# [Brief]
From the records below, print only the part that opens with the line containing "Mengurus Anak-anak, Boleh Dicoba Nih 'Yes" and closes with the line containing "Esta gran fiesta sera el domingo"; omit the pictures.

********

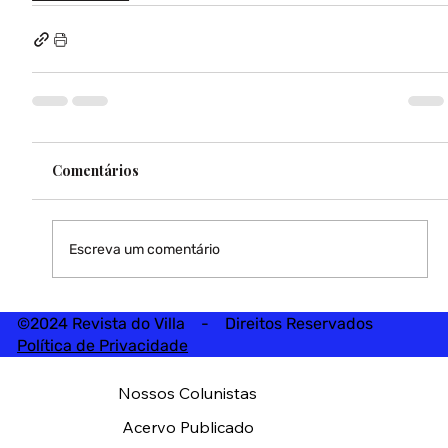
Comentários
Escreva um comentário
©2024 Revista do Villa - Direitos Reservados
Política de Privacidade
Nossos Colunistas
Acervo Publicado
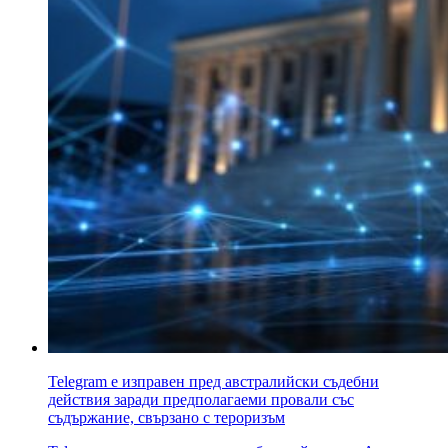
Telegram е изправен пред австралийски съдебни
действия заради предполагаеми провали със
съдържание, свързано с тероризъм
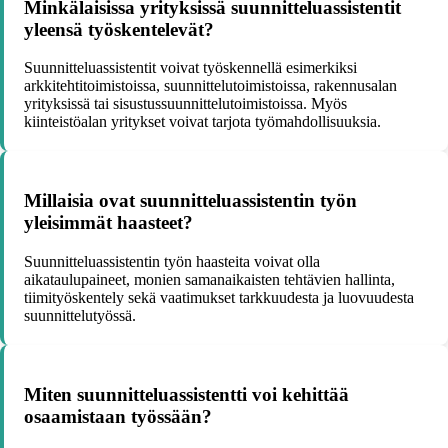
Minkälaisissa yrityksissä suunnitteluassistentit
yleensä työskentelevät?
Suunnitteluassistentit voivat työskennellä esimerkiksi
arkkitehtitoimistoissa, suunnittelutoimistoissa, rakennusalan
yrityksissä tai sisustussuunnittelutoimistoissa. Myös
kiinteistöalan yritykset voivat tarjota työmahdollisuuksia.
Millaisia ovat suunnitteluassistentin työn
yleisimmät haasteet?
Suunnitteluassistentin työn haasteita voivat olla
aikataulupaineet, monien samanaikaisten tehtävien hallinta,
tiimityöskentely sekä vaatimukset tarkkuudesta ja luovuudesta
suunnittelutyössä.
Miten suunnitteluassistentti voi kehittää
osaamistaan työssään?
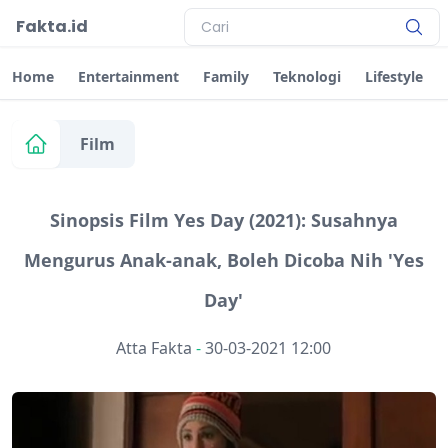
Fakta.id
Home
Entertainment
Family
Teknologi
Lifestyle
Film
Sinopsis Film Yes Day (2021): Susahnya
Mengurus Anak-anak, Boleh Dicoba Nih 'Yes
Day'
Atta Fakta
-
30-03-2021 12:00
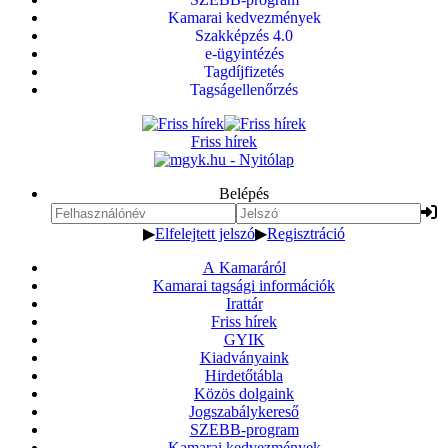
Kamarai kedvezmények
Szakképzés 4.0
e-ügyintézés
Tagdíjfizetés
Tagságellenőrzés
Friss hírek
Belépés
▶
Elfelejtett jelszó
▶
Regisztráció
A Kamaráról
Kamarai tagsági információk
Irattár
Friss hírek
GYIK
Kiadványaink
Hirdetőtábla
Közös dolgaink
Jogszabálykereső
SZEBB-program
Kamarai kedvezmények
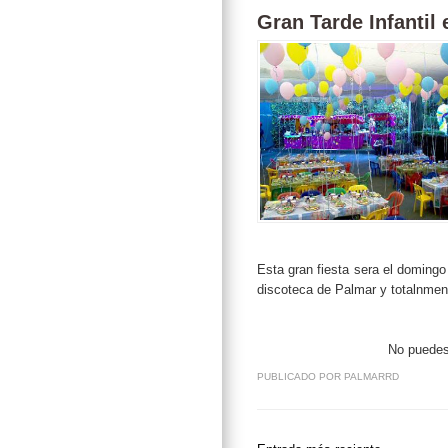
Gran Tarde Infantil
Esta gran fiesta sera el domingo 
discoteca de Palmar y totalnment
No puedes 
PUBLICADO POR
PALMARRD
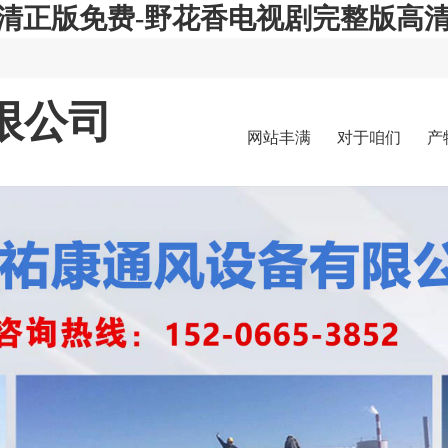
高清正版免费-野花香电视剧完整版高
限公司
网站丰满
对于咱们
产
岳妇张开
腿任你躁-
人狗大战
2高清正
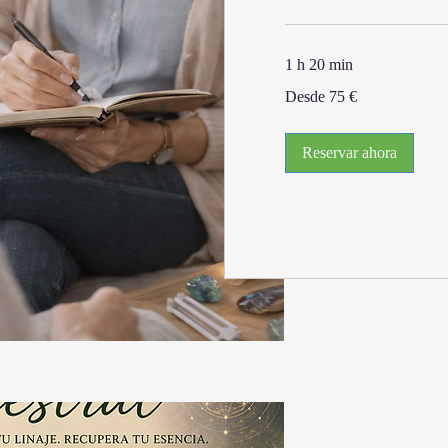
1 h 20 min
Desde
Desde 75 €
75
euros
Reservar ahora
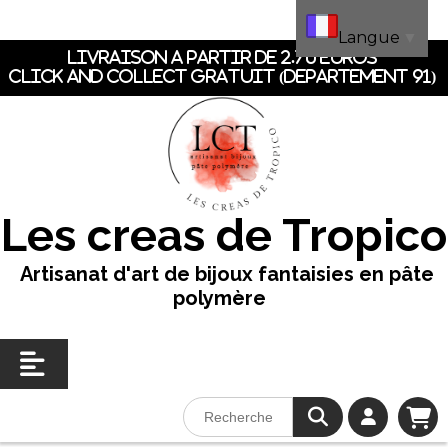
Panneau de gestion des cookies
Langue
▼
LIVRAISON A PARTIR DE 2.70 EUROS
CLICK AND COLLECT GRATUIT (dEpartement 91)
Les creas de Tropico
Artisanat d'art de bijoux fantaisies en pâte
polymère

********

# [Exercise output]
Mengurus Anak-anak, Boleh Dicoba Nih 'Yes
Day'
Atta Fakta
-
30-03-2021 12:00
Kamarai kedvezmények
Szakképzés 4.0
e-ügyintézés
Tagdíjfizetés
Tagságellenőrzés
Friss hírek
Belépés
▶
Elfelejtett jelszó
▶
Regisztráció
A Kamaráról
Kamarai tagsági információk
Irattár
Friss hírek
GYIK
Kiadványaink
Hirdetőtábla
Közös dolgaink
Jogszabálykereső
SZEBB-program
Kamarai kedvezmények
Gran Tarde Infantil
Esta gran fiesta sera el domingo 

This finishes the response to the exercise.